Is this sidewalk a space for free speech or a battleground? Only time will tell. Image via.

Hello readers! I hope that, despite Punxsutawney Phil’s prediction of six more weeks of winter, you’re keeping warm and reading up on Supreme Court news. I’m here this week to discuss a subject that is near and dear to my heart: women’s reproductive health. Two events took place at the Supreme Court in January that hold significance for the women’s reproductive rights movement, and there is more discord on the horizon, as the Supreme Court hears Sebelius v. Hobby Lobby Stores, Inc. and Conestoga Wood Specialties Corp. v. Sebelius in March. (For my preview of those cases, see here.)

The first issue arose right as 2013 became 2014, when Justice Sonia Sotomayor “temporarily blocked the Obama administration from forcing some religiously affiliated groups to provide health insurance coverage of birth control or face penalties as part of the Affordable Care Act” (from the New York Times). The “contraception mandate” of the Affordable Care Act dictates that all employers must provide their employees with health care insurance coverage for contraception, which includes birth control pills. A group of nuns in Colorado filed an order requesting that the contraception mandate be stayed by a court so that the nuns’ religiously affiliated group, the Little Sisters of the Poor Home for the Aged, would not have to violate its religious beliefs and provide contraception coverage to its employees (from the New York Times).

The new “Obamacare” health care system was set to go into effect on January 1, so Justice Sotomayor’s response to the nuns’ order was filed late on New Year’s Eve in order to block the law from taking effect. Specifically, “Sotomayor blocked the government from enforcing the requirement on the Denver [senior care] home until further notice from the Supreme Court” (from Politico), and her block of the mandate applies only to Little Sisters of the Poor Home for the Aged and the “more than 200 other faith-based groups that use insurance offered by the Christian Brothers Employee Benefit Trust” (from the Washington Post). As such, her stay of the mandate is not nationwide. It is important to note, though, that “most nonprofit groups that challenged the mandate ha[ve] received temporary reprieves” (from the Washington Post), indicating a larger anti-contraception-mandate trend.

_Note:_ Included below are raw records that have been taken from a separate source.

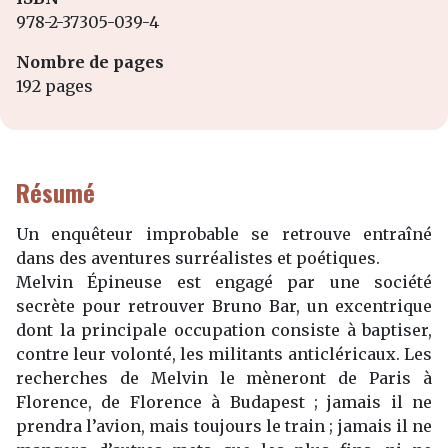
978-2-37305-039-4
Nombre de pages
192 pages
Résumé
Un enquêteur improbable se retrouve entraîné
dans des aventures surréalistes et poétiques.
Melvin Épineuse est engagé par une société
secrète pour retrouver Bruno Bar, un excentrique
dont la principale occupation consiste à baptiser,
contre leur volonté, les militants anticléricaux. Les
recherches de Melvin le mèneront de Paris à
Florence, de Florence à Budapest ; jamais il ne
prendra l’avion, mais toujours le train ; jamais il ne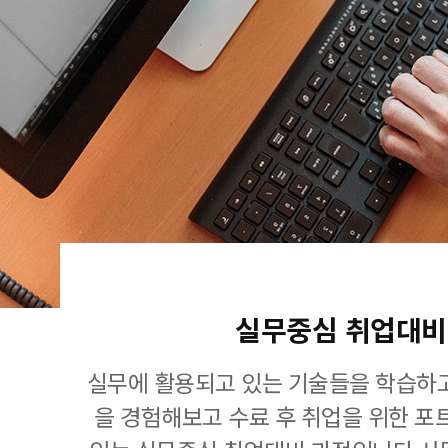
실무중심 취업대비
실무에 활용되고 있는 기술들을 학습하고
을 경험해보고 수료 후 취업을 위한 포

Depending on how the Court rules in Sebelius v. Hobby Lobby Stores, Inc. and Conestoga Wood Specialties Corp. v. Sebelius, it just might happen that religious affiliations across the country will be freed from the so-called burden of the contraceptive mandate. (For another preview of those cases that explains the religious aspect well, read these two articles from the Washington Post.) Hobby Lobby and Conestoga both have outcomes that are wider-reaching than just the “Obamacare contraceptive mandate”—if decided a certain way, each case would grant corporations the same religious freedoms granted to American citizens under the First Amendment—but Sotomayor’s decision to side with the Denver nuns on New Year’s Eve and stay the contraception mandate for their religiously affiliated business is telling. She is considered to be a more “liberal” member of the nine-justice Supreme Court, yet she decided to deny contraceptive coverage to employees of a business based on that business’s religious affiliation. What conclusions will the other eight justices draw? We’ll be closer to an answer on March 25, when both cases are argued in front of the Court. Until then, I’m going to have stress dreams about the “corporations have religious rights” argument, and I will keep my eyes peeled for any further developments with the contraception mandate.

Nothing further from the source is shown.